A little work would go a long way to making the Osoyoos Airport accessible to larger aircraft that could bring more visitors to the community during slow and shoulder seasons, Osoyoos Council heard this morning.

“There is not an expectation or desire to see WestJet or Air Canada landing in Osoyoos,” Glen Harris, representing the Osoyoos Airport Development Society, told Council. “We’d like to promote air access to this community so that charter flights could come in.”

Those flights, he added, could each deliver between 12 and 20 passengers to Osoyoos and waiting hotel and resort rooms, restaurants and other visitor-related services in the community.

“There’s even one plane — the Dash 7 — that can bring over 40 (passengers) — with a 3,000-foot airstrip.”

A 500-foot runway extension is just one part of the short-term vision included in a draft Osoyoos Airport Strategic Plan tabled before Council in early July and finalized this morning.

The plan identifies potential airport development opportunities and establishes immediate, short-and long-term timeframes for reaching strategic goals.

 

“In terms of immediate short-term and medium-term, I think this group working with the Town would like to get to a point where we’ve got a safe airport, which means it has to be fenced and secure,” said Mr. Harris. “We’d (also) like it to have places where folks can leave their airplane overnight so they’ll stay longer.”
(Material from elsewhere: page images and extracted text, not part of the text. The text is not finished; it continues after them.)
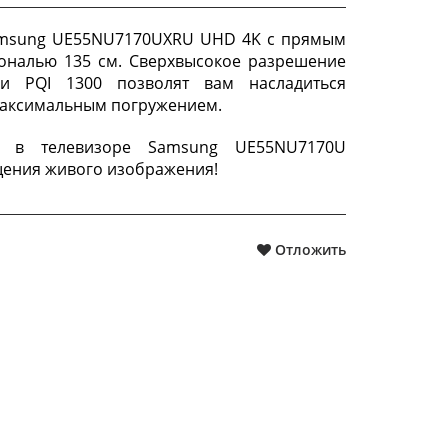
amsung UE55NU7170UXRU UHD 4K с прямым
ональю 135 см. Сверхвысокое разрешение
и PQI 1300 позволят вам насладиться
максимальным погружением.
° в телевизоре Samsung UE55NU7170U
ения живого изображения!
Отложить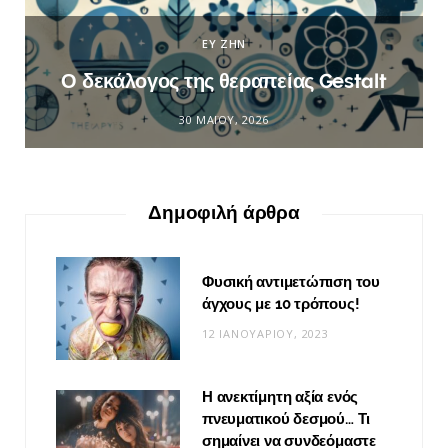
ΕΥ ΖΗΝ
Ο δεκάλογος της θεραπείας Gestalt
30 ΜΑΪ́ΟΥ, 2026
Δημοφιλή άρθρα
Φυσική αντιμετώπιση του
άγχους με 10 τρόπους!
12 ΙΑΝΟΥΑΡΊΟΥ, 2023
Η ανεκτίμητη αξία ενός
πνευματικού δεσμού… Τι
σημαίνει να συνδεόμαστε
The society in August learned it was among 23 provincial airports to receive funding through the B.C. Air Access Program (BCAAP).

That will provide it with about $90,000 to help with a runway extension and to make improvements to its apron — the area of the airport where aircraft are parked.

Earlier, the society received a $60,000 grant to erect perimeter fencing and do some site clearing work.

The third necessity for an improved air facility would be the extended runway. The airport currently has a 2,500-foot runway, but some of the work necessary to add an additional 500 feet is already complete.

“All the work that (was) done in the past — all those rocks that extend to the south of the current runway — that is the 500 feet,” he explained. “There’s no additional big earthworks required to achieve that goal.”

Locally, the Oliver Airport already offers a 3,200-foot runway and has hangars, fuel service and maintenance facilities.

Short-term improvements, the strategic plan suggests, would bring similar facilities and amenities to the Osoyoos airport.

And, said Mr. Harris, visitors targeting the Osoyoos community will want to fly into an airport closer to Osoyoos.

“If you’re bringing a charter group in — and they’re going to stay at Spirit Ridge or Watermark or Walnut (Beach) or some combination — that extra 20 minutes makes a difference,” he said. “They’d rather fly right in here.”